Task
Omit the pictures, but give back every entry below exactly as written.

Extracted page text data

══════════

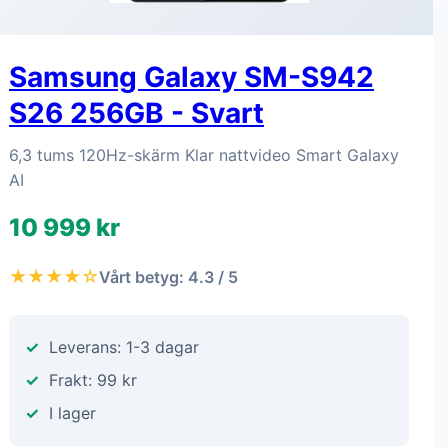
Samsung Galaxy SM-S942
S26 256GB - Svart
6,3 tums 120Hz-skärm Klar nattvideo Smart Galaxy
AI
10 999 kr
★★★★☆
Vårt betyg: 4.3 / 5
Leverans: 1-3 dagar
Frakt: 99 kr
I lager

══════════

Response to this task
Samsung Galaxy SM-S942
S26 256GB - Svart
6,3 tums 120Hz-skärm Klar nattvideo Smart Galaxy
AI
10 999 kr
★★★★☆
Vårt betyg: 4.3 / 5
Leverans: 1-3 dagar
Frakt: 99 kr
I lager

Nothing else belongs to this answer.